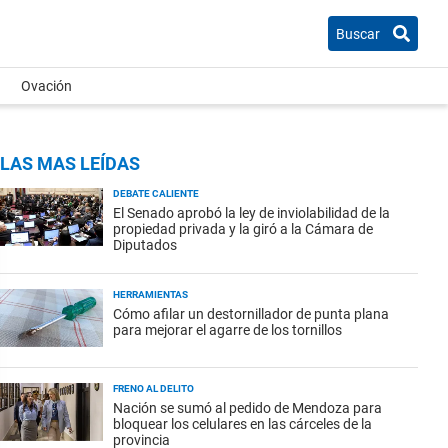
Buscar
Ovación
LAS MAS LEÍDAS
DEBATE CALIENTE
El Senado aprobó la ley de inviolabilidad de la
propiedad privada y la giró a la Cámara de
Diputados
HERRAMIENTAS
Cómo afilar un destornillador de punta plana
para mejorar el agarre de los tornillos
FRENO AL DELITO
Nación se sumó al pedido de Mendoza para
bloquear los celulares en las cárceles de la
provincia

○ ○ ○ ○

Exercise directions = Look through the data above. Find each line with the string "para" and copy it.

Expected output =
para mejorar el agarre de los tornillos
Nación se sumó al pedido de Mendoza para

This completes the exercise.